He said the health tourism industry was identified as one of the vital elements to support Malaysia's economic growth but the private sector's lack of involvement was regrettable since that sector was the one which would gain more benefits.
"Basically, when the government decided to get involved in the field of health tourism, it was seen as a component of the Economic Transformation Plan (ETP), as an important economy stimulant.
"But we could only act as the facilitator, and the industry should be driven by the private sector," he said while delivering a speech during the CEO Summit 2014, organised by the Malaysia Healthcare Travel Council (MHTC) here Tuesday.
Dr Subramaniam said Malaysia had every necessary element to spur the private sector, and to the extent of becoming leader in the region, including good health scheme, professional doctors and good hospitals.
However, he said, there was evidence that while private hospital managers were willing to get involved, they did not get the required cooperation from the respective doctors.
"There's clear evidence in the dialogue (CEO Summit 2014), some of the hospital managers said they wanted to be involved...(but) the individual doctors have been reluctant.
"Probably, the doctors already have enough local patients keeping them busy and do not see the value of treating foreigners.
"The desire must come from them, then only we (government) can support," he said, adding that the government had already planned to relook MHTC's structure to allow a greater role from the private sector.
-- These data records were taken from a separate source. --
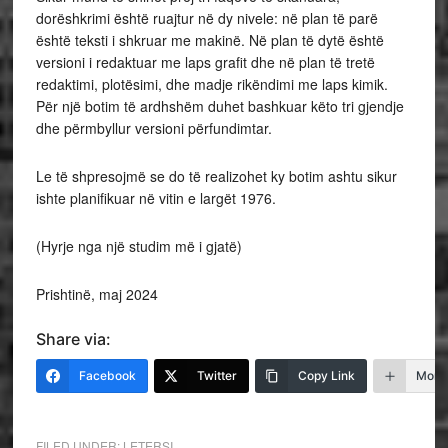
dorëshkrimi është ruajtur në dy nivele: në plan të parë
është teksti i shkruar me makinë. Në plan të dytë është
versioni i redaktuar me laps grafit dhe në plan të tretë
redaktimi, plotësimi, dhe madje rikëndimi me laps kimik.
Për një botim të ardhshëm duhet bashkuar këto tri gjendje
dhe përmbyllur versioni përfundimtar.
Le të shpresojmë se do të realizohet ky botim ashtu sikur
ishte planifikuar në vitin e largët 1976.
(Hyrje nga një studim më i gjatë)
Prishtinë, maj 2024
Share via:
Facebook
Twitter
Copy Link
More
FILED UNDER:
LETERSI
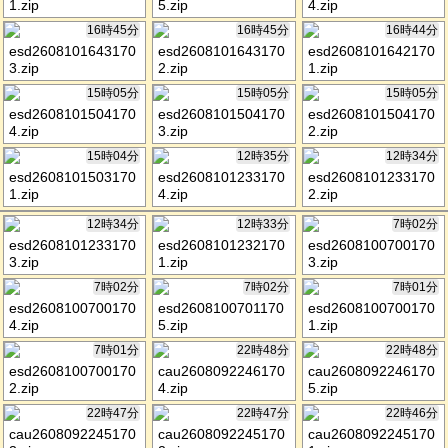
1.zip
5.zip
4.zip
16時45分
16時45分
16時44分
esd2608101643170
esd2608101643170
esd2608101642170
3.zip
2.zip
1.zip
15時05分
15時05分
15時05分
esd2608101504170
esd2608101504170
esd2608101504170
4.zip
3.zip
2.zip
15時04分
12時35分
12時34分
esd2608101503170
esd2608101233170
esd2608101233170
1.zip
4.zip
2.zip
12時34分
12時33分
7時02分
esd2608101233170
esd2608101232170
esd2608100700170
3.zip
1.zip
3.zip
7時02分
7時02分
7時01分
esd2608100700170
esd2608100701170
esd2608100700170
4.zip
5.zip
1.zip
7時01分
22時48分
22時48分
esd2608100700170
cau2608092246170
cau2608092246170
2.zip
4.zip
5.zip
22時47分
22時47分
22時46分
cau2608092245170
cau2608092245170
cau2608092245170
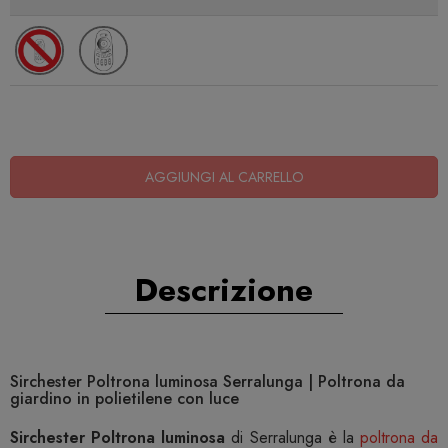
AGGIUNGI AL CARRELLO
Descrizione
Sirchester Poltrona luminosa Serralunga | Poltrona da
giardino in polietilene con luce
Sirchester Poltrona luminosa
di Serralunga è la
poltrona da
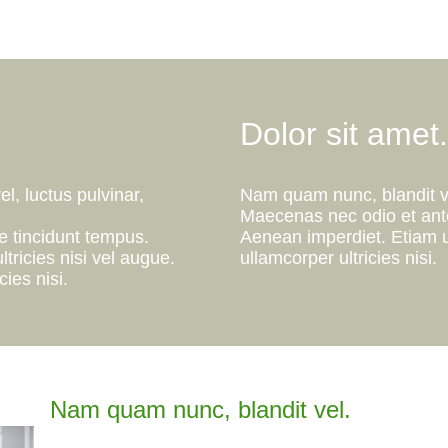
Dolor sit amet.
, luctus pulvinar,
Nam quam nunc, blandit vel
Maecenas nec odio et ante
 tincidunt tempus.
Aenean imperdiet. Etiam ul
tricies nisi vel augue.
ullamcorper ultricies nisi.
cies nisi.
Nam quam nunc, blandit vel.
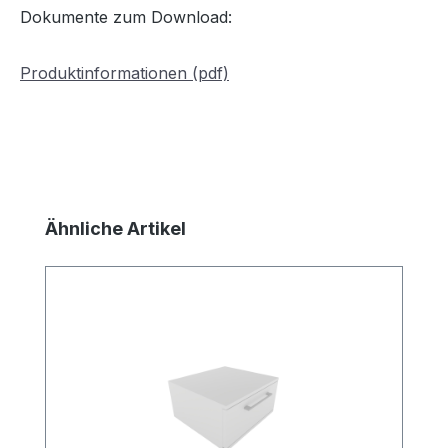
Dokumente zum Download:
Produktinformationen (pdf)
Produktgalerie überspringen
Ähnliche Artikel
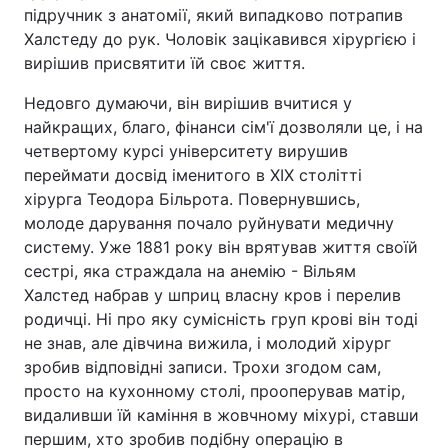
підручник з анатомії, який випадково потрапив
Лонгріди
Халстеду до рук. Чоловік зацікавився хірургією і
вирішив присвятити їй своє життя.
Відео з Youtube
Статті
Недовго думаючи, він вирішив вчитися у
найкращих, благо, фінанси сім'ї дозволяли це, і на
Інтерв'ю
Думки
четвертому курсі університету вирушив
переймати досвід іменитого в XIX столітті
Архів
Вакансії
хірурга Теодора Більрота. Повернувшись,
молоде дарування почало руйнувати медичну
Контакти
систему. Уже 1881 року він врятував життя своїй
сестрі, яка страждала на анемію - Вільям
Послуги
Халстед набрав у шприц власну кров і перелив
родичці. Ні про яку сумісність груп крові він тоді
не знав, але дівчина вижила, і молодий хірург
зробив відповідні записи. Трохи згодом сам,
просто на кухонному столі, прооперував матір,
видаливши їй каміння в жовчному міхурі, ставши
першим, хто зробив подібну операцію в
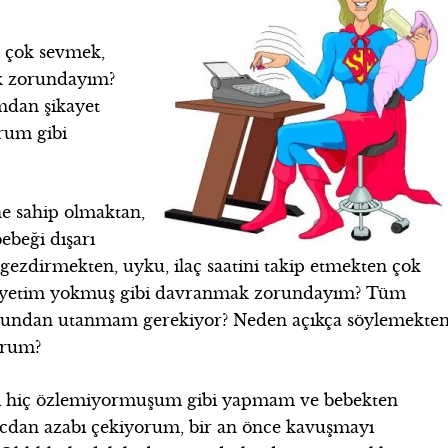
i çok sevmek,
k zorundayım?
dan şikayet
rum gibi
e sahip olmaktan,
ebeği dışarı
gezdirmekten, uyku, ilaç saatini takip etmekten çok
ikayetim yokmuş gibi davranmak zorundayım? Tüm
bundan utanmam gerekiyor? Neden açıkça söylemekte
orum?
mı hiç özlemiyormuşum gibi yapmam ve bebekten
 vicdan azabı çekiyorum, bir an önce kavuşmayı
During the speech, Dr Subramaniam also acknowledged that between 2010 and 2013, Malaysia had recorded a double digit in terms of the number of healthcare travellers and revenue generated.
He said, in 2010 alone, data had shown that the number of healthcare travellers recorded was 393,000 people, and the figure rose to 770,000 in 2013, indicating an impressive growth of 96 per cent over three years.
"The top 10 countries for healthcare travellers last year were Indonesia, India, Japan, China, Libya, the United Kingdom, Australia, USA, Bangladesh and the Philippines.
"In terms of revenue generated, we had garnered RM379 million in 2010, and this subsequently, rose by an encouraging 82 per cent within three years, with a RM690 million revenue.
"This is testament to the growing reputation of Malaysia's excellent standards in healthcare quality in this region," he said.